One of the most successful missions from Earth has been the Perseverance rover, which is currently trundling in the Jazero crater and has broken a new record by producing oxygen seven times in the past year on a planet designed to prevent breathing.

The rover has created breathable air on the lifeless planet using the lunchbox-sized Moxie, much like a little tree would on Earth.

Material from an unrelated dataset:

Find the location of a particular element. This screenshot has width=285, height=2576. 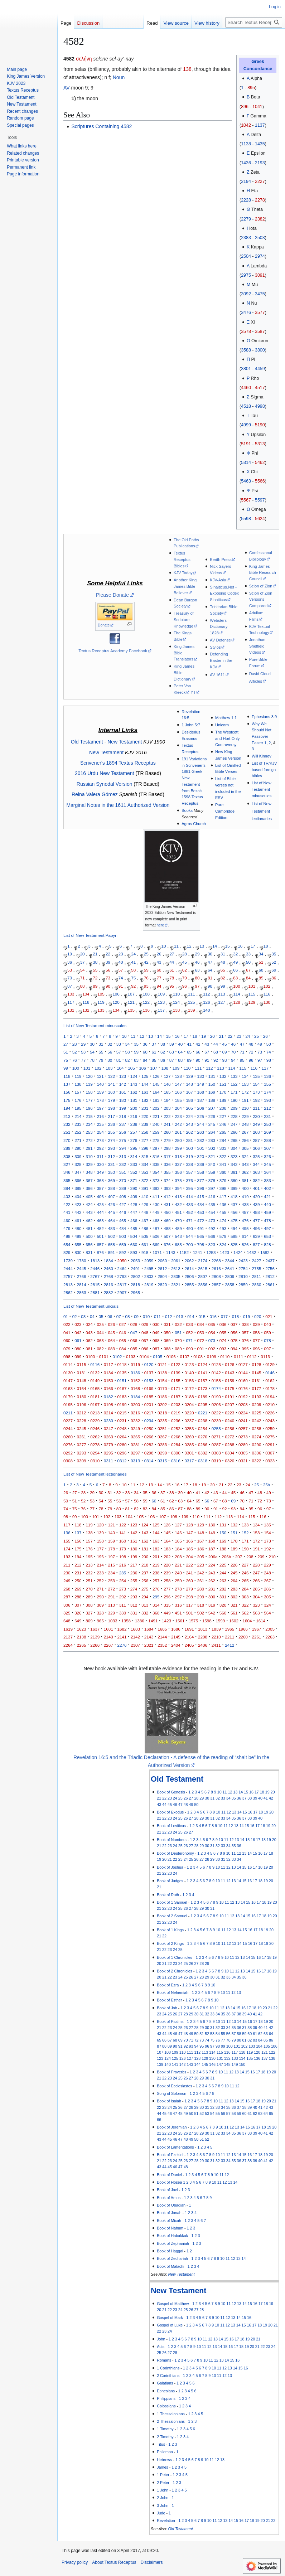 0253 is located at coordinates (189, 1428).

According to research on Moxie, it can produce oxygen continually by using the planet’s atmosphere, which is rich in carbon dioxide.

The Mars Oxygen In-Situ Resource Utilization Experiment (Moxie) has enjoyed the severe winters in the Jazero crater because cold nights with high atmospheric pressure produce the highest air density, and the more CO2 Moxie has to work with, the more oxygen it can produce.

The Mars Oxygen In-Situ Resource Utilization Experiment (MOXIE) sensor is being carefully lowered into the Perseverance rover’s belly by technicians working in a clean room. 

Nearly 10 grams of oxygen are produced every hour by the 17.1-kilogram instrument. “We’re always extremely cautious about designing runs for the irreplaceable flight model on Mars, but we pushed the envelope a little this time to briefly produce oxygen at a rate of nearly 10.5 grams per hour,” the Jet Propulsion Laboratory, which operates the rover on Mars said in a blog update.

It is worth mentioning that if this production was doubled “a human being could survive on it.”

“We have a long way to go before being able to make the 2 to 3 kilograms per hour that will be needed to make the tens of tons of propellant to lift a human crew of four to six astronauts off the surface of Mars and into orbit the main goal of future oxygen generation technology to succeed MOXIE,” JPL added.

In their paper, researchers described the many planet conditions and circumstances in which they were able to produce oxygen. In each effort, they were successful in producing 6 grams of oxygen every hour, which is similar to the rate of an average tree on Earth.

“We are learning how to make the next Moxie a lot more power efficient. Right now, we only use about 10 percent of our power to generate oxygen. In a full-scale version, we expect to use more like 90 percent of the power,” JPL said.